Type 2 diabetes detection based on serum sample Raman spectroscopy
In this work, we propose to the Raman spectroscopy as a new technique for the detection of the type 2 diabetes using blood serum samples. The serum samples were obtained from 15 patients who were clinically diagnosed with type 2 diabetes mellitus and 20 healthy volunteers. The average spectra showed equally intense peaks as, 695 cm-1, the doublet of tyrosine at 828 and 853 cm-1, phenylalanine at 1002 and 1028 cm-1, the phospholipid shoulder at 1300-1345 cm-1, and proteins (amide I) at 1654 cm-1. The major differences were found at 661 and 1404 cm-1 (glutathione), 714 (polysaccharides), 605 (Phe), 545 cm-1 (tryptophan), and the shoulder of amide III at 1230-1282 cm-1, where seem to disappear in the diabetes spectrum.

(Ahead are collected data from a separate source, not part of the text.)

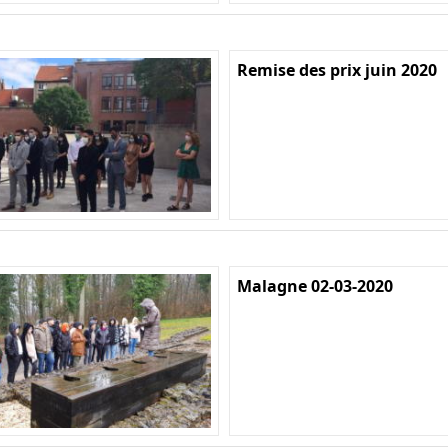
Remise des prix juin 2020
Malagne 02-03-2020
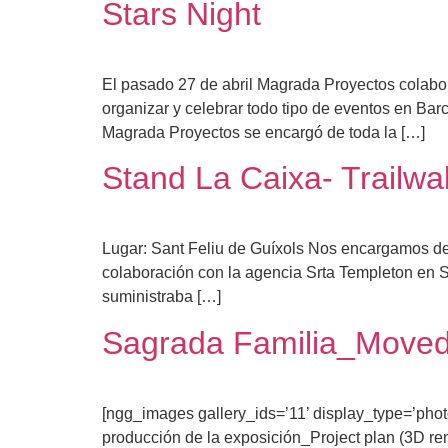
Stars Night
El pasado 27 de abril Magrada Proyectos colabor
organizar y celebrar todo tipo de eventos en Bar
Magrada Proyectos se encargó de toda la […]
Stand La Caixa- Trailwa
Lugar: Sant Feliu de Guíxols Nos encargamos de 
colaboración con la agencia Srta Templeton en San
suministraba […]
Sagrada Familia_Moved
[ngg_images gallery_ids=’11’ display_type=’pho
producción de la exposición_Project plan (3D r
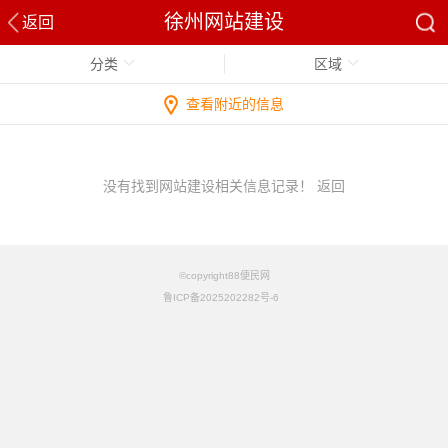
徐州网站建设
返回
分类
区域
查看附近的信息
没有找到网站建设相关信息记录！
返回
©copyright88便民网
鲁ICP备2025202282号-6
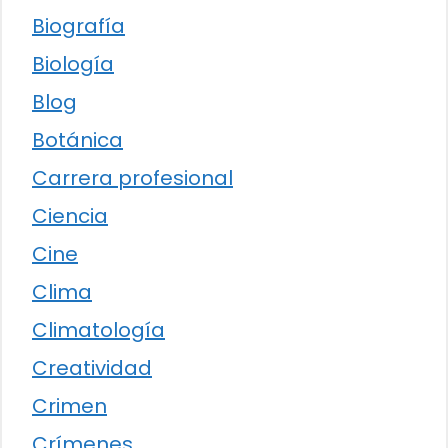
Biografía
Biología
Blog
Botánica
Carrera profesional
Ciencia
Cine
Clima
Climatología
Creatividad
Crimen
Crímenes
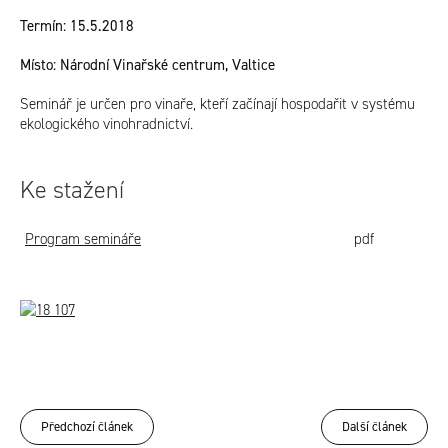
Termín: 15.5.2018
Místo: Národní Vinařské centrum, Valtice
Seminář je určen pro vinaře, kteří začínají hospodařit v systému
ekologického vinohradnictví.
Ke stažení
Program semináře
pdf
Předchozí článek
Další článek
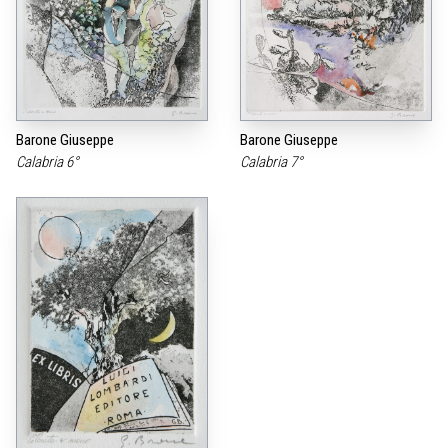
Barone Giuseppe
Barone Giuseppe
Calabria 6°
Calabria 7°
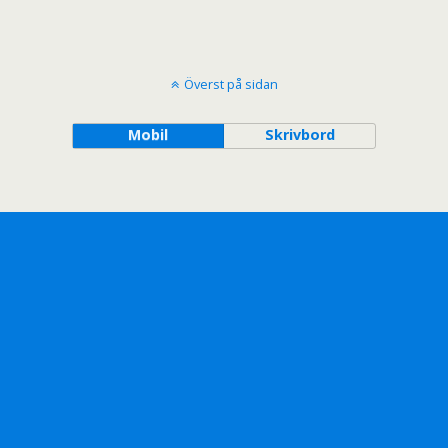
Överst på sidan
Mobil
Skrivbord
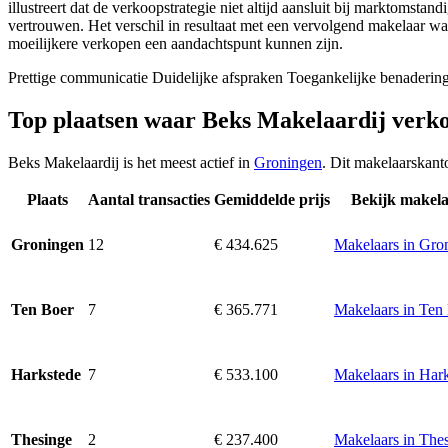
illustreert dat de verkoopstrategie niet altijd aansluit bij marktomsta
vertrouwen. Het verschil in resultaat met een vervolgend makelaar was 
moeilijkere verkopen een aandachtspunt kunnen zijn.
Prettige communicatie
Duidelijke afspraken
Toegankelijke benaderin
Top plaatsen waar Beks Makelaardij verk
Beks Makelaardij is het meest actief in
Groningen
. Dit makelaarskant
Plaats
Aantal transacties
Gemiddelde prijs
Bekijk makela
12
€ 434.625
Makelaars in Gro
Groningen
7
€ 365.771
Makelaars in Ten
Ten Boer
7
€ 533.100
Makelaars in Har
Harkstede
2
€ 237.400
Makelaars in The
Thesinge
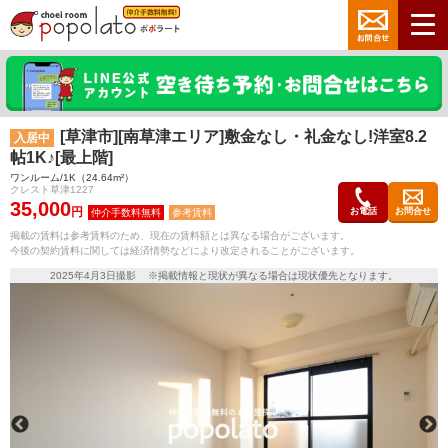
[草津市][南草津エリア]敷金なし・礼金なし!洋室8.2
入居中
帖1K♪[最上階]
ワンルーム/1K（24.64m²）
クレスト草津1227
35,000
円
お電話
お問合せ
参考賃料
掲載の賃料は参考賃料のため、現在の賃料額とは異なる場合がございます。
今後の契約賃料に関しては経済情勢などにより改定されることがございます。
2025年4月3日撮影 ※掲載情報と現状が異なる場合は現状優先となります。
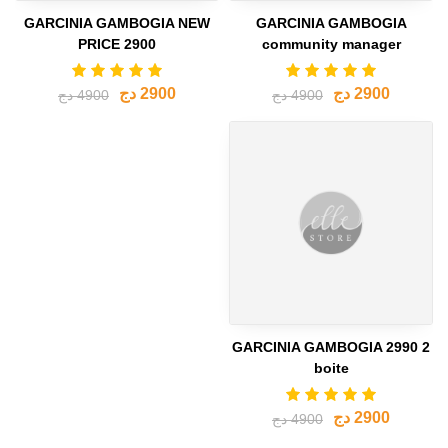
GARCINIA GAMBOGIA NEW
GARCINIA GAMBOGIA
PRICE 2900
community manager
2900 دج
2900 دج
4900 دج
4900 دج
GARCINIA GAMBOGIA 2990 2
boite
2900 دج
4900 دج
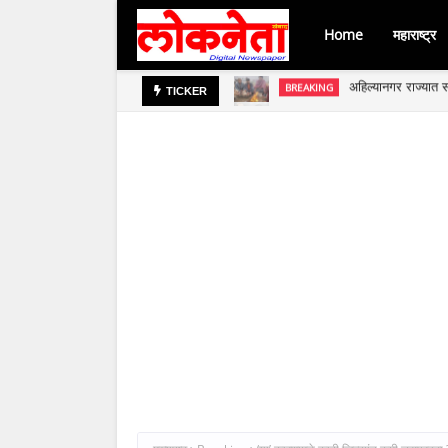
Home
महाराष्ट्र
अहिल्यानगर राज्यात स
BREAKING
जिल्हा बँकेच्या चेअर
BREAKING
TICKER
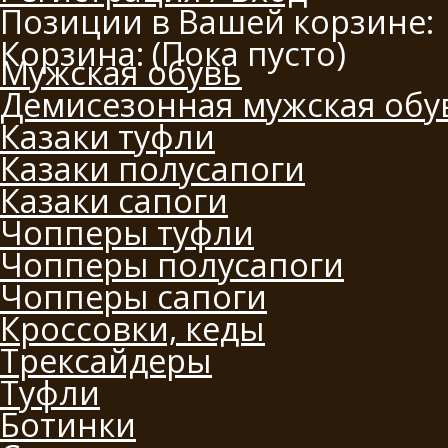
Позиции в Вашей корзине:
Корзина:
(Пока пусто)
Мужская обувь
Демисезонная мужская обу
Казаки туфли
Казаки полусапоги
Казаки сапоги
Чопперы туфли
Чопперы полусапоги
Чопперы сапоги
Кроссовки, кеды
Трексайдеры
Туфли
Ботинки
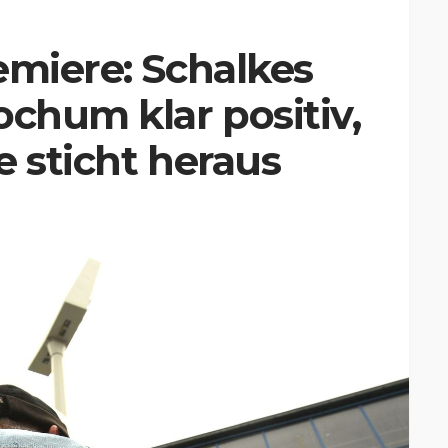
emiere: Schalkes
ochum klar positiv,
te sticht heraus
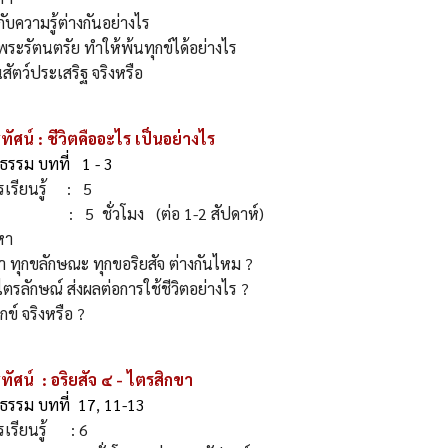
กับความรู้ต่างกันอย่างไร
พระรัตนตรัย ทำให้พ้นทุกข์ได้อย่างไร
สัตว์ประเสริฐ จริงหรือ
ทัศน์ : ชีวิตคืออะไร เป็นอย่างไร
รรม บทที่ 1 - 3
รเรียนรู้ : 5
: 5 ชั่วโมง (ต่อ 1-2 สัปดาห์)
เนื้อหา
 ทุกขลักษณะ ทุกขอริยสัจ ต่างกันไหม ?
ตรลักษณ์​ ส่งผลต่อการใช้ชีวิตอย่างไร ?
กข์ จริงหรือ ?
ทัศน์ : อริยสัจ ๔ - ไตรสิกขา
ธรรม บทที่ 17
,
11-13
รเรียนรู้ : 6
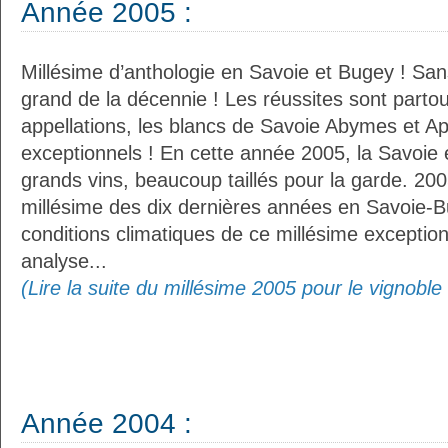
Année 2005 :
Millésime d’anthologie en Savoie et Bugey ! San
grand de la décennie ! Les réussites sont partou
appellations, les blancs de Savoie Abymes et Ap
exceptionnels ! En cette année 2005, la Savoie 
grands vins, beaucoup taillés pour la garde. 200
millésime des dix dernières années en Savoie-
conditions climatiques de ce millésime exceptionn
analyse...
(Lire la suite du millésime 2005 pour le vignobl
Année 2004 :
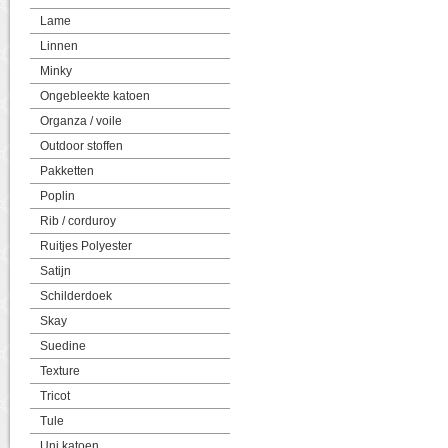
Lame
Linnen
Minky
Ongebleekte katoen
Organza / voile
Outdoor stoffen
Pakketten
Poplin
Rib / corduroy
Ruitjes Polyester
Satijn
Schilderdoek
Skay
Suedine
Texture
Tricot
Tule
Uni katoen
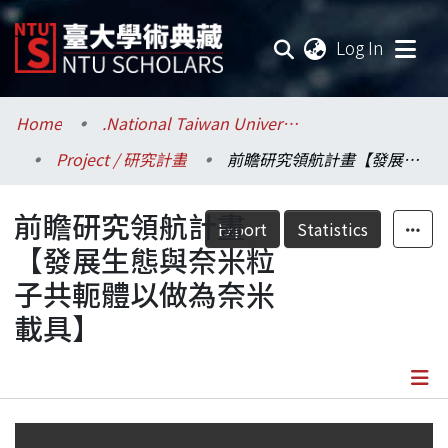
(current
Log In
Communities & Collections
Home
.National Taiwan University / 國立臺灣大學
Project / 研究計畫
前瞻研究領航計畫【發展生態與奈米粒子共軛體以做為奈米載具】
Research Outputs
前瞻研究領航計畫
Fundings & Projects
Export
Statistics
【發展生態與奈米粒
Researchers
子共軛體以做為奈米
載具】
Organizations
Statistics
Details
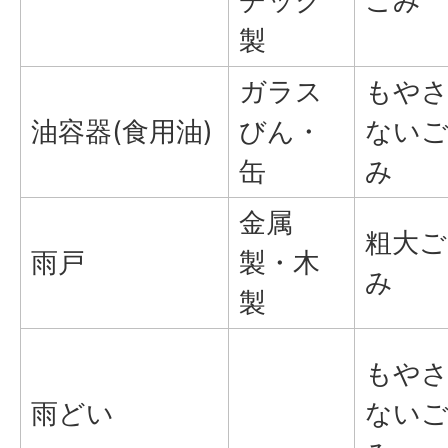
チック
ごみ
製
ガラス
もや
油容器(食用油)
びん・
ない
缶
み
金属
粗大ご
雨戸
製・木
み
製
もや
雨どい
ない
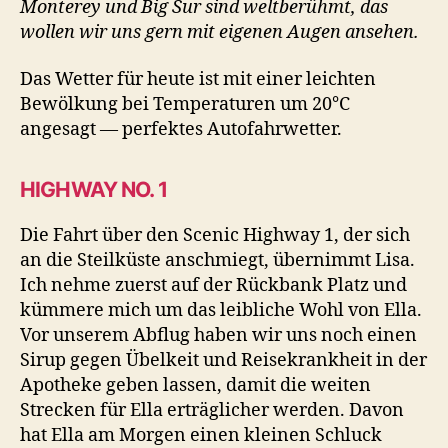
Monterey und Big Sur sind weltberühmt, das
wollen wir uns gern mit eigenen Augen ansehen.
Das Wetter für heute ist mit einer leichten
Bewölkung bei Temperaturen um 20°C
angesagt — perfektes Autofahrwetter.
HIGHWAY NO. 1
Die Fahrt über den Scenic Highway 1, der sich
an die Steilküste anschmiegt, übernimmt Lisa.
Ich nehme zuerst auf der Rückbank Platz und
kümmere mich um das leibliche Wohl von Ella.
Vor unserem Abflug haben wir uns noch einen
Sirup gegen Übelkeit und Reisekrankheit in der
Apotheke geben lassen, damit die weiten
Strecken für Ella erträglicher werden. Davon
hat Ella am Morgen einen kleinen Schluck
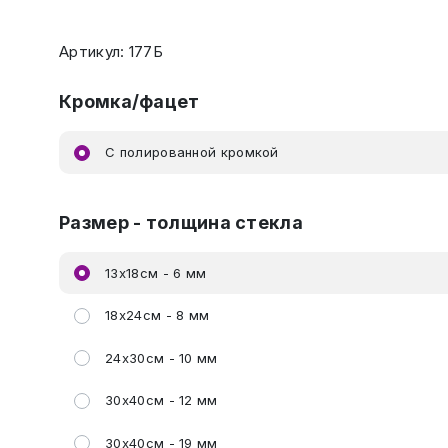
Артикул: 177Б
Кромка/фацет
C полированной кромкой
Размер - толщина стекла
13х18см - 6 мм
18х24см - 8 мм
24х30см - 10 мм
30х40см - 12 мм
30х40см - 19 мм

On the contrary, the region that is more highlighted due to that diabetes peaks are clearly more intense was 897-955 cm-1. Principal component analysis and linear discriminate analysis were employed for developing discrimination method. The first three principal components provided a classification of the samples from healthy and diabetes patients with high sensitivity and specificity. In addition, when the first principal component was plotted as a function of the Raman shift, it revealed these shifts accounted for the greatest differences between control and diabetes samples, which coincided with the shifts of spectral differences shown by mean spectra. Our results demonstrated that serum sample Raman spectroscopy promises to become a non-invasive support tool of the currently applied techniques for type 2 diabetes detection, decreasing the false-positive cases.